These are significant limitations, and they raise a big question: Why would anybody use these things? Why don’t the cloud platform vendors just give us relational storage with SQL rather than these limited approaches?
The reason is that nobody seems to know how to make a relational DBMS scale to hold really massive amounts of data. You certainly can make a relational system handle more and more data by running it on ever-larger machines, but it’s much harder to do this by replicating relational data across multiple machines. In other words, traditional relational databases scale up, but they’re hard to scale out.
One way to scale out with a relational DBMS is to divide your data across multiple instances of the DBMS. Maybe all customers whose names start with “A” are in one instance, all whose names start with “B” are in the next instance, and so on. This approach, sometimes referred to as sharding, can work. But it’s hard to administer, and think about what it gives up: You lose the familiar all-in-one relational world, you can’t do SQL queries across different instances (which means you lose joins and aggregates), you can’t easily use reporting tools across different instances, and you no longer have an automatically maintained common schema across your entire database.
Does this list of problems sound familiar? It should, since it mirrors what you lose with the hierarchical storage mechanisms provided by cloud platforms. These hierarchical stores are all focused on providing massively scalable storage, which means scale-out storage. Just like sharded databases, they trade off functionality for scalability.

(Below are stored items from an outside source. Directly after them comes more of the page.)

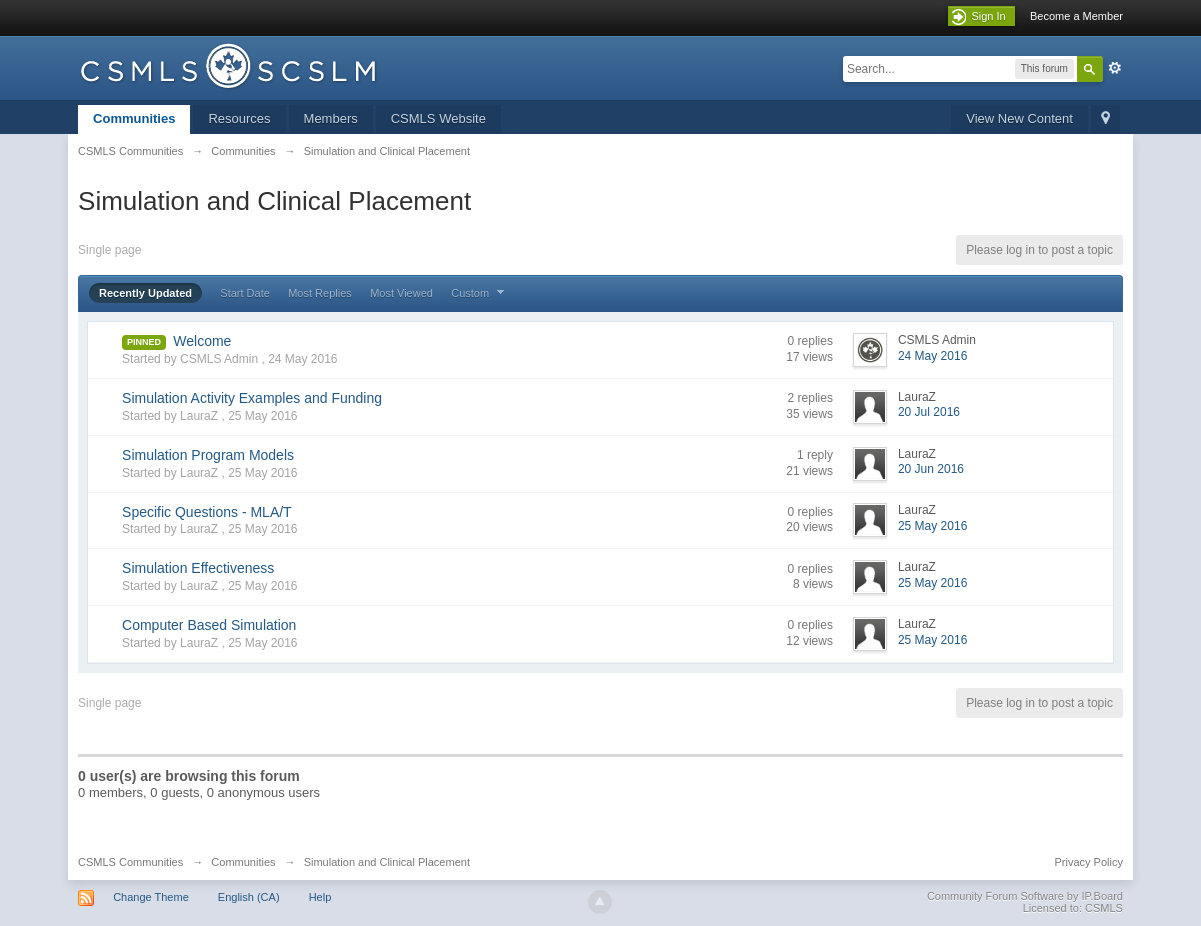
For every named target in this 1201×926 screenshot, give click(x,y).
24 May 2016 (932, 356)
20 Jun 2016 (931, 469)
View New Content (1019, 118)
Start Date (245, 293)
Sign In (988, 16)
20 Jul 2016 (929, 412)
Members (331, 118)
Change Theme (151, 897)
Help (320, 897)
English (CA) (249, 897)
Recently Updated (145, 293)
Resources (239, 118)
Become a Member (1076, 16)
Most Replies (320, 293)
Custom (480, 293)
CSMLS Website (438, 118)
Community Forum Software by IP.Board (1025, 896)
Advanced (1115, 68)
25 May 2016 (932, 526)
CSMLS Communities (130, 862)
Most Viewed (401, 293)
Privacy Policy (1088, 862)
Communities (134, 118)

Perhaps we’ll one day see cloud platforms offer scale-out storage that provides everything we now get in traditional relational databases. At the moment, however, the state of the art in scale-out storage seems to require giving up much of what we’re used to with SQL and relational databases.
So when should you use a cloud platform’s scale-out storage? In some cases, such as Google AppEngine, there’s no choice: All persistent data is kept in the Datastore. But other platforms have options. Amazon Web Services, for instance, offers both SimpleDB for scale-out storage and the ability to run a standard relational DBMS such as Oracle or SQL Server in a virtual machine. This latter option won’t scale as well, but it does give you a full relational system.

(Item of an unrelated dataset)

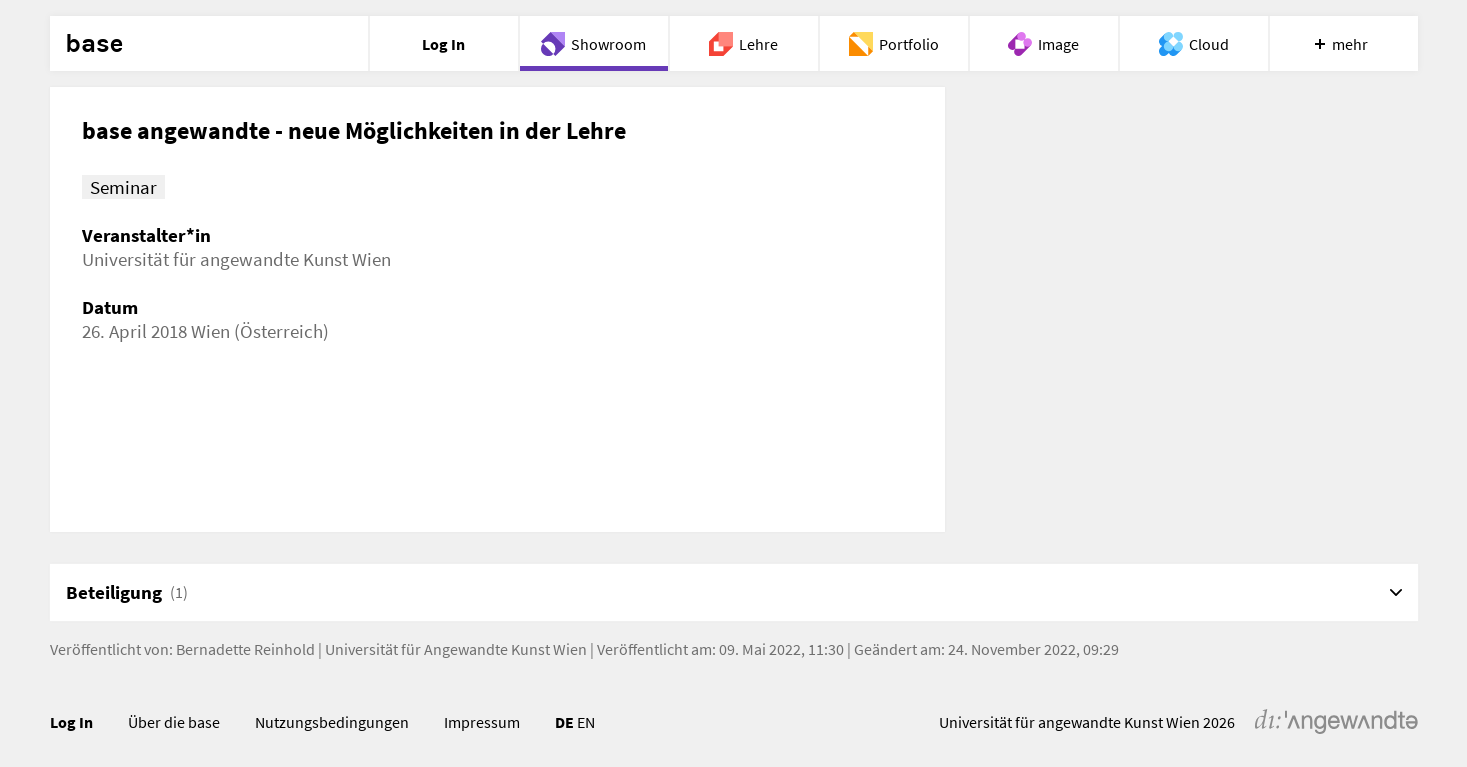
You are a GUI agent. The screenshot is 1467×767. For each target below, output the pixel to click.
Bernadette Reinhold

I’d argue that scale-out storage is so limited that it should be used only when your app requires enormous scalability. Giving up the advantages of relational databases makes sense only when the trade-off between functionality and scalability is worth it. So far, my sense is that not many cloud apps require this—using SimpleDB appears to be much less popular than running a relational database in a VM, for example.
Relational storage is a wonderful thing. It won’t always solve your problem, and so embracing the limitations of scale-out storage is sometimes necessary. But unless your cloud app needs massive scale, the relational option still makes plenty of sense.